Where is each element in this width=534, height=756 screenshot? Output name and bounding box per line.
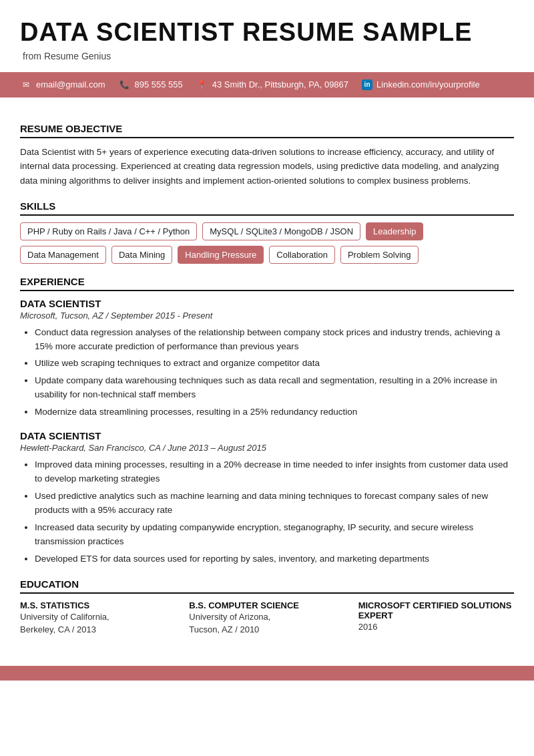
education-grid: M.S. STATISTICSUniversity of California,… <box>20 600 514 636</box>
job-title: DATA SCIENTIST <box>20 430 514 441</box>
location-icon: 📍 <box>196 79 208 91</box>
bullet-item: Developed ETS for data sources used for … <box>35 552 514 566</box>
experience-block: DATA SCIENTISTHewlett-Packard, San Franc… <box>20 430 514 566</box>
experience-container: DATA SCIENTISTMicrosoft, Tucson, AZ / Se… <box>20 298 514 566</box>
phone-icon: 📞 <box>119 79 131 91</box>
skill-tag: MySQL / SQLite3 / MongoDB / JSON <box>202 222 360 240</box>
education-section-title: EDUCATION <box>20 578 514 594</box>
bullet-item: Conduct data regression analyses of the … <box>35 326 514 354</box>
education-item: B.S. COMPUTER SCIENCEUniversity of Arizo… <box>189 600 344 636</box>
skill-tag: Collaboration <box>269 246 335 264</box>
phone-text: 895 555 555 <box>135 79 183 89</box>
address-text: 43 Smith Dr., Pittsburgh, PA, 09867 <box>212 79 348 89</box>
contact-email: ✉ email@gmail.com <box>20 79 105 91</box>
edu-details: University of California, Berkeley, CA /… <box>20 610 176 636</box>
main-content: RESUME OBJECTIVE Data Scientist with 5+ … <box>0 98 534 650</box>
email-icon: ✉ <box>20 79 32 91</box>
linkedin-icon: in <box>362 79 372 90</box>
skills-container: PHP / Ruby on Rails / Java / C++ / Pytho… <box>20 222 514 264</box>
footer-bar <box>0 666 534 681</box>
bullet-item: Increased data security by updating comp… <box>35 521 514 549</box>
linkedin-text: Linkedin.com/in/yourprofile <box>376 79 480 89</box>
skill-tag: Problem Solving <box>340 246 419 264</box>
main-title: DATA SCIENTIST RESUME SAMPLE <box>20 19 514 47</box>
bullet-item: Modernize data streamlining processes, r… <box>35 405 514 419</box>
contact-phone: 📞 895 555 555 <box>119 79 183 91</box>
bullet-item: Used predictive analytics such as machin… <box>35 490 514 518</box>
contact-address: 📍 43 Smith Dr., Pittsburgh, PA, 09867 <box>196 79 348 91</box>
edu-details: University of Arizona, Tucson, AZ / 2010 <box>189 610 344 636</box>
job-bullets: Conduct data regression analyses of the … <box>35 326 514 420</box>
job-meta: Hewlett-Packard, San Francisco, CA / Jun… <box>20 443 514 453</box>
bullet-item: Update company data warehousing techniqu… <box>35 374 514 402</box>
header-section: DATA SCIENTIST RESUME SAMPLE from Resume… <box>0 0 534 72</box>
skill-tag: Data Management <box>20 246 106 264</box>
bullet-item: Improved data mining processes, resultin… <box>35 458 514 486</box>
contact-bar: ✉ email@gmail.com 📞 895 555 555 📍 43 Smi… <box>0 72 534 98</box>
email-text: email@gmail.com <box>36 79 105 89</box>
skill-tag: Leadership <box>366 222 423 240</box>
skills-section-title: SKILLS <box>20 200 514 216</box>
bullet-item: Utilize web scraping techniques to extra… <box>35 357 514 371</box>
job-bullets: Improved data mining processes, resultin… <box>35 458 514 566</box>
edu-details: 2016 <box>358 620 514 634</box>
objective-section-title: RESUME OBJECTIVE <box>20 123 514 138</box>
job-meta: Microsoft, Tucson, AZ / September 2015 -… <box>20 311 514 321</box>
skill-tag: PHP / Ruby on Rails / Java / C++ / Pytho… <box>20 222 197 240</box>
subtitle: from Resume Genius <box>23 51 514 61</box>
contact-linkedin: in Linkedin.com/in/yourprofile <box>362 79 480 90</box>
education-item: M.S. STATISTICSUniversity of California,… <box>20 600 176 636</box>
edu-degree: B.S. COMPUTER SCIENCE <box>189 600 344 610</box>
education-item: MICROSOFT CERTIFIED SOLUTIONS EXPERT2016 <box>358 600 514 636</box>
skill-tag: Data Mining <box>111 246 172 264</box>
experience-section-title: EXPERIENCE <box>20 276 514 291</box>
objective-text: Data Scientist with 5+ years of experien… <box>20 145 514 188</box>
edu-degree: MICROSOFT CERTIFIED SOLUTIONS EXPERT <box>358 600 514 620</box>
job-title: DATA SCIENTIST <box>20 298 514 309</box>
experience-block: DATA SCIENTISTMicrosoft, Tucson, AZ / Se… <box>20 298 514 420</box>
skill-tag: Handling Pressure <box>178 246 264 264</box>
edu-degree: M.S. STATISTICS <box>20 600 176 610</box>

::::

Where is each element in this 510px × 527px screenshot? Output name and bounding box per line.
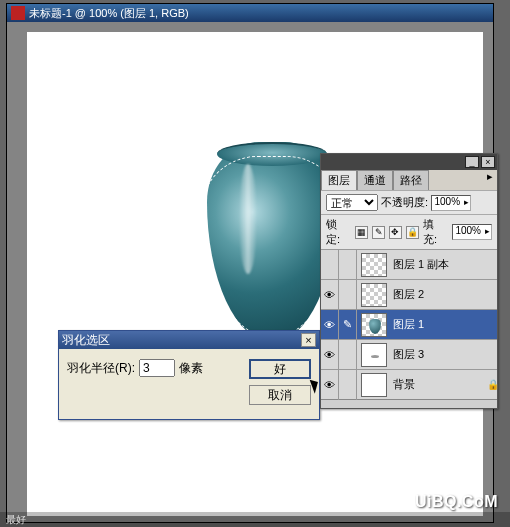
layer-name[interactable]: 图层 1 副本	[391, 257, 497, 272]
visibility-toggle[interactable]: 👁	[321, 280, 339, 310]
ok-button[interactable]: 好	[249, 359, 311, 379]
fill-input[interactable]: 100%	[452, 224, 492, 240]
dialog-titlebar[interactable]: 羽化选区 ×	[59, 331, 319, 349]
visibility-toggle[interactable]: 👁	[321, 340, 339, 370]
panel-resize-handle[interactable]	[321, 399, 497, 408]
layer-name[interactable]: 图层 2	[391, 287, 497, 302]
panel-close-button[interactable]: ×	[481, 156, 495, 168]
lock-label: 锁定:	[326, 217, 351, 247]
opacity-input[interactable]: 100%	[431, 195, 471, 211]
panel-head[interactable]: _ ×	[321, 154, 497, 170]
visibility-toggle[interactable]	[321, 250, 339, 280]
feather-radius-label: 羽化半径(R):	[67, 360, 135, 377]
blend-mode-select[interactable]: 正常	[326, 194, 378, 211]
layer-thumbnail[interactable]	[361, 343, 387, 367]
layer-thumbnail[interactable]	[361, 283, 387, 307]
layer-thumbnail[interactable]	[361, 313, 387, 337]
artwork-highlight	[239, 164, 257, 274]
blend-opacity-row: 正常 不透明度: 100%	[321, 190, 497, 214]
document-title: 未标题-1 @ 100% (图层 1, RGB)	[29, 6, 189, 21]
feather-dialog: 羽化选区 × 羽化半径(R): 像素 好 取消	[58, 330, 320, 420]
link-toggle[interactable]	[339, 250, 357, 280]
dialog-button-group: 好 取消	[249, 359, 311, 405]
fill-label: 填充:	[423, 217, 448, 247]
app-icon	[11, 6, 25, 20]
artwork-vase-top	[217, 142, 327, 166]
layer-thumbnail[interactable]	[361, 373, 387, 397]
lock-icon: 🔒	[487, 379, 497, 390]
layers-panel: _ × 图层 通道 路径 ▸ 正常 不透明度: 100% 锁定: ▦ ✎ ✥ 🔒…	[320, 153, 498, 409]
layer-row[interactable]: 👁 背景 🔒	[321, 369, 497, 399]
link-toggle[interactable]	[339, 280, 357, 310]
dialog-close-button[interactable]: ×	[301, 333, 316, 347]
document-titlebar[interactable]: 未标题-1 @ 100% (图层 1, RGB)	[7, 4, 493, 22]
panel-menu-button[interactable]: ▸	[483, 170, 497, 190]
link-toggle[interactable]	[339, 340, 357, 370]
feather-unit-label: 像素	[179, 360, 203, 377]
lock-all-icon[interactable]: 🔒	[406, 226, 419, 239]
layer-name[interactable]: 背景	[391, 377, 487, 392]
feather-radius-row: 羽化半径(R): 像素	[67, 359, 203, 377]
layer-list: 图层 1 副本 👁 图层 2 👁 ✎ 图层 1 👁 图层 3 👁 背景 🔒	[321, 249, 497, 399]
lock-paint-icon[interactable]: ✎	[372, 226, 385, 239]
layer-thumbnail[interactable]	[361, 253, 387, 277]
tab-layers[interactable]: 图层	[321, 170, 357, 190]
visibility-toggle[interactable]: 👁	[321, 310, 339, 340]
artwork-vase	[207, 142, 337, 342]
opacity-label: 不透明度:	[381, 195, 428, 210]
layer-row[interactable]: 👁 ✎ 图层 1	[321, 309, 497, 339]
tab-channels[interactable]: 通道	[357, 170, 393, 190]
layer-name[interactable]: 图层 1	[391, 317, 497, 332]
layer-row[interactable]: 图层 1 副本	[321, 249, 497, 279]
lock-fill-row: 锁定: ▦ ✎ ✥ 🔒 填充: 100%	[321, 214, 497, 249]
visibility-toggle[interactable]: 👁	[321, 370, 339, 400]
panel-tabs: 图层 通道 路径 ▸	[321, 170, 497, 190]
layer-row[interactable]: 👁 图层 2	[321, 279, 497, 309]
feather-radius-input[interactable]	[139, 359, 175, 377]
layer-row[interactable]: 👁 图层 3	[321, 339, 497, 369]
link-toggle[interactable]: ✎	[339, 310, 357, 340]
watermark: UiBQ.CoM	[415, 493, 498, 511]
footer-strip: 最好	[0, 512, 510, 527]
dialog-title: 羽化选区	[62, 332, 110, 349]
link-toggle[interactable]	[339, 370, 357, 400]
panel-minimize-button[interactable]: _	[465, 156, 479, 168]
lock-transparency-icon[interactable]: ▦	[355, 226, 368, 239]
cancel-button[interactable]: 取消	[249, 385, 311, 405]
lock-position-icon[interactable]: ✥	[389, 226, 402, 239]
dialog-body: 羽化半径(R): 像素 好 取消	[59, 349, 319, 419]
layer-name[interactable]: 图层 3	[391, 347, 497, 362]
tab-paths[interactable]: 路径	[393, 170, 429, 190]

::::

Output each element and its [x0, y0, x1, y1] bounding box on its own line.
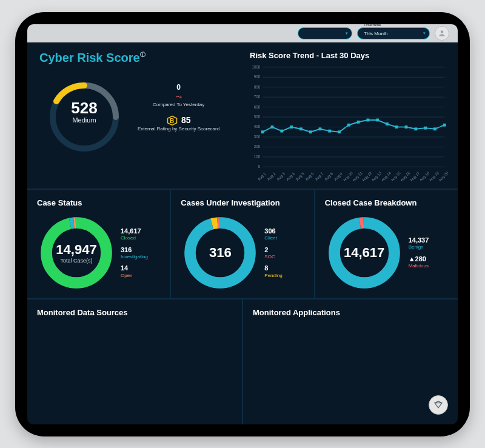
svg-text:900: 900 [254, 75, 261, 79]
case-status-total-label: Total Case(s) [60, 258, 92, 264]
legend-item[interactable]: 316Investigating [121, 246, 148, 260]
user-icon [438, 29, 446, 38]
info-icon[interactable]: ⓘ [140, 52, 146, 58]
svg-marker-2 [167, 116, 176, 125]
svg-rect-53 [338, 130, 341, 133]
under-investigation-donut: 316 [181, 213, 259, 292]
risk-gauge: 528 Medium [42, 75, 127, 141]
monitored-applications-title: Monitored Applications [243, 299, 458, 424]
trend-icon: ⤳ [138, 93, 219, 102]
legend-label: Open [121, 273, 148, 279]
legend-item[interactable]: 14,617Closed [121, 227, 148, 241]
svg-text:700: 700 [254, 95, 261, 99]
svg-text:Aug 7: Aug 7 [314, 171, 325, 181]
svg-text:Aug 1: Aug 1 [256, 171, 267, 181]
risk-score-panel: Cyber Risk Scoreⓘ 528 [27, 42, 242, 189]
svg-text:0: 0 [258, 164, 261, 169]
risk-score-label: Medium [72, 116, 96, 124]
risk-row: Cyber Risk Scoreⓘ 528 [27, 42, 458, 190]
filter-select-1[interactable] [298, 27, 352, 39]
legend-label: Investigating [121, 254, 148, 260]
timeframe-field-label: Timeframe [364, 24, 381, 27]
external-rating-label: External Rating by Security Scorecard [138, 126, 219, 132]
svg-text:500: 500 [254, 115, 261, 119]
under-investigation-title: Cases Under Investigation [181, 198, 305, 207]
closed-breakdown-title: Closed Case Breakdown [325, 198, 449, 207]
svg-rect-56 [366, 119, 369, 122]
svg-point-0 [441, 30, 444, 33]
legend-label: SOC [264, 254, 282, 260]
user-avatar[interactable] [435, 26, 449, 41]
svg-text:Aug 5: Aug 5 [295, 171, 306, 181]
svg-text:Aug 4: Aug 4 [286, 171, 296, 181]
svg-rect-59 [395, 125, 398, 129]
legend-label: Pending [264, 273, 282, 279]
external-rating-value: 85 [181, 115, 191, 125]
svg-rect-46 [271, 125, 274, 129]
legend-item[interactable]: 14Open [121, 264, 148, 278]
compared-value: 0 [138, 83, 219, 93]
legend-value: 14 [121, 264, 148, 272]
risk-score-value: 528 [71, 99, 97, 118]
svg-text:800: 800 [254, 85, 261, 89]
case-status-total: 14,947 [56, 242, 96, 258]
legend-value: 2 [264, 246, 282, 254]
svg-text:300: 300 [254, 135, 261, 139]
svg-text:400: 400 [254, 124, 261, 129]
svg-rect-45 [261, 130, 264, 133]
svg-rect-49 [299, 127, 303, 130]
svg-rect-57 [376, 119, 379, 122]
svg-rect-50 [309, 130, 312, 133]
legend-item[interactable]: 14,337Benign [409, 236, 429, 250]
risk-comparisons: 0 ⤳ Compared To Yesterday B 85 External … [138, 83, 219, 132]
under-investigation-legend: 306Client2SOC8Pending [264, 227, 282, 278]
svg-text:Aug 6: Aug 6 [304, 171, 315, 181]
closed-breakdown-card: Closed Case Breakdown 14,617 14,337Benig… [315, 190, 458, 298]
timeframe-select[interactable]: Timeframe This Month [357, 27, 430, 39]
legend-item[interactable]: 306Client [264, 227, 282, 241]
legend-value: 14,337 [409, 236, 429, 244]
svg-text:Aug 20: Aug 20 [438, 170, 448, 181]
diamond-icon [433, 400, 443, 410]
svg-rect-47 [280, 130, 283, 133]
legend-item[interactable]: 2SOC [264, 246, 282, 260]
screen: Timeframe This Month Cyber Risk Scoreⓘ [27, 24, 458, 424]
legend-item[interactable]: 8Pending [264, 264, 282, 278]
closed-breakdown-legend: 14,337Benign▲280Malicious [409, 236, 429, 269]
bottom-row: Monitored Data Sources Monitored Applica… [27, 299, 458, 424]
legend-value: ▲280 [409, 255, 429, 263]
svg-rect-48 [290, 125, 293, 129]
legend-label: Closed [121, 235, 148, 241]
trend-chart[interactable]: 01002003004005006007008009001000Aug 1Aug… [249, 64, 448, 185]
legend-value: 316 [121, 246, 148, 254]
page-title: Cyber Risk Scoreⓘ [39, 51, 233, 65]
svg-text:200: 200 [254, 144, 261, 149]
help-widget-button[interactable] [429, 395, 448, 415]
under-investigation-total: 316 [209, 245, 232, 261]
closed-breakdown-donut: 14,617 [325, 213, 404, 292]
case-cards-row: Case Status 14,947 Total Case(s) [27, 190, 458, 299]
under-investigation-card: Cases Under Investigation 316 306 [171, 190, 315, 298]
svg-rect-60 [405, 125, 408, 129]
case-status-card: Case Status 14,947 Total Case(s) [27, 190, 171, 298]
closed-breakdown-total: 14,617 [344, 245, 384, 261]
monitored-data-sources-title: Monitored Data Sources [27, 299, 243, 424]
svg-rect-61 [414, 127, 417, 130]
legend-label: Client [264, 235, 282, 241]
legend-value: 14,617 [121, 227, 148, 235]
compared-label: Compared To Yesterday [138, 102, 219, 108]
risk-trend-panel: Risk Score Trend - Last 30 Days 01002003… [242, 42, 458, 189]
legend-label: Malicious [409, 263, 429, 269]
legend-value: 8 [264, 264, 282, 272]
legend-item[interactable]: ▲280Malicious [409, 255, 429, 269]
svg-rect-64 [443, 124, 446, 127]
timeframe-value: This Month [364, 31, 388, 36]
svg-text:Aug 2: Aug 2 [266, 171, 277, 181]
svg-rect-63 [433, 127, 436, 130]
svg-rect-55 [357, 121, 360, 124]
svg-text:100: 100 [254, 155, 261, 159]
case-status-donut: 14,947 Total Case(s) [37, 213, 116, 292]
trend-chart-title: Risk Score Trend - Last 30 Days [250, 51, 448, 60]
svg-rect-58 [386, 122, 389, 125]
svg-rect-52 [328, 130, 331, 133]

::::

→ **PROBLEM TO SOLVE**: Check each line of the listing above, and copy it if it contains the word "vase".

→ **EXPECTED ANSWER**:
artwork-vase-top	[217, 142, 327, 166]
artwork-vase	[207, 142, 337, 342]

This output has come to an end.